### TASK TO COMPLETE
Please report every line of the listing below that has the word "щетки" in it.

### SUPPLIED RECORDS

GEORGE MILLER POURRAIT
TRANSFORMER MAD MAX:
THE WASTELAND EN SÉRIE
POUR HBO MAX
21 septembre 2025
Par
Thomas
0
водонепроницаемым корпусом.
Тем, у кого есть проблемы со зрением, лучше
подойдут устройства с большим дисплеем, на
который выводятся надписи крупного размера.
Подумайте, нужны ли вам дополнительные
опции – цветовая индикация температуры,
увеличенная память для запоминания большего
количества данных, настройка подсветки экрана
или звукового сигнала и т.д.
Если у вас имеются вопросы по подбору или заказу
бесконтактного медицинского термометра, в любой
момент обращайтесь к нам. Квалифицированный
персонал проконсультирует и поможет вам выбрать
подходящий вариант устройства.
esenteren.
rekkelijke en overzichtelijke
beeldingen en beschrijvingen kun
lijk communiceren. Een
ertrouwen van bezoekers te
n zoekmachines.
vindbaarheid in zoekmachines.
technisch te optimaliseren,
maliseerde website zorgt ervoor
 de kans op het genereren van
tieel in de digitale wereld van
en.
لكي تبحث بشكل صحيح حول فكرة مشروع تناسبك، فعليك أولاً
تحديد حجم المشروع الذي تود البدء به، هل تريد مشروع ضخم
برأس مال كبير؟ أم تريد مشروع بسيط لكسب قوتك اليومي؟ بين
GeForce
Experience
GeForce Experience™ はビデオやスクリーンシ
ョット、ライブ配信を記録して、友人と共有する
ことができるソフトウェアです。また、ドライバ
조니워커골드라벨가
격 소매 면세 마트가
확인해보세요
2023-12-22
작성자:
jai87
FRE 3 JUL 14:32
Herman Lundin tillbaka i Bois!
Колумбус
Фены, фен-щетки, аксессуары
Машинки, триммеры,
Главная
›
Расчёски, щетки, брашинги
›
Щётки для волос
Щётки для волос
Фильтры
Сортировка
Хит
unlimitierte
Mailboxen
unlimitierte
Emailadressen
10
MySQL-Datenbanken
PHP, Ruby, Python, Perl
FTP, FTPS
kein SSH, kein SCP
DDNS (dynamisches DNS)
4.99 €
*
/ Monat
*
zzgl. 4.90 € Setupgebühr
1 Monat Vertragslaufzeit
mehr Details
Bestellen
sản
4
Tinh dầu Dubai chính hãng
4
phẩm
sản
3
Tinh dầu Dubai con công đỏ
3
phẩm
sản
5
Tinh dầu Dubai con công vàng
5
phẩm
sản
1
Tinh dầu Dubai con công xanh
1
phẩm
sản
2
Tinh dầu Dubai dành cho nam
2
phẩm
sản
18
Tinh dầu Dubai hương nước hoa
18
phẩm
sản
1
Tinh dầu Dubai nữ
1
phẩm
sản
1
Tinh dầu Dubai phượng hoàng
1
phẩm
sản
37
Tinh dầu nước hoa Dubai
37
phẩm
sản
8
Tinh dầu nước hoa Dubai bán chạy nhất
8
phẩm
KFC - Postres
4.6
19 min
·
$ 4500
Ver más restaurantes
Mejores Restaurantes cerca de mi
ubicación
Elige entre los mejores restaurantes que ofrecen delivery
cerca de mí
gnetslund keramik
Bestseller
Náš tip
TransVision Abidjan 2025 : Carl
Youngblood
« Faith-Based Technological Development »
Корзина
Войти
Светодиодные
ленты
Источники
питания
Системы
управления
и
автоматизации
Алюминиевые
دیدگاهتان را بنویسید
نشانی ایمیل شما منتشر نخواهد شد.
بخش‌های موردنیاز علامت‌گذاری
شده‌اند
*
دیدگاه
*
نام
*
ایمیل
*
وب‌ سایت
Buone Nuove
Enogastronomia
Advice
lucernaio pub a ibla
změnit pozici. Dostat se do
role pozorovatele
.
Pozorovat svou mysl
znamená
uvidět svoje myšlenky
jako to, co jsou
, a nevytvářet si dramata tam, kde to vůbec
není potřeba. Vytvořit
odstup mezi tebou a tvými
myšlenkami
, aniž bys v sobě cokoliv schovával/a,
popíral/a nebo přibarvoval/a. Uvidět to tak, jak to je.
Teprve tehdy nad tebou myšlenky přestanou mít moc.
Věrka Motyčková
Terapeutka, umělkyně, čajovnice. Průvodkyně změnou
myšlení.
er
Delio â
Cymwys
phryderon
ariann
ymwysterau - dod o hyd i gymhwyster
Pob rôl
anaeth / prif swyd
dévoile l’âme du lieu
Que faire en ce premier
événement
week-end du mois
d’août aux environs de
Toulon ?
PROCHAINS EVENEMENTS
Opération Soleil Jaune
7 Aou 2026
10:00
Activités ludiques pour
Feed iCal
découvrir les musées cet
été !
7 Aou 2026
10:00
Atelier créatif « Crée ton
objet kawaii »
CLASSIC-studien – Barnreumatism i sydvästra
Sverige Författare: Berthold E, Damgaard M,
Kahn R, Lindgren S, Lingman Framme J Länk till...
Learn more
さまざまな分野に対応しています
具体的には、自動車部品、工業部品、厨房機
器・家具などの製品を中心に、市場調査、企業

### EXERCISE OUTPUT
Фены, фен-щетки, аксессуары
Расчёски, щетки, брашинги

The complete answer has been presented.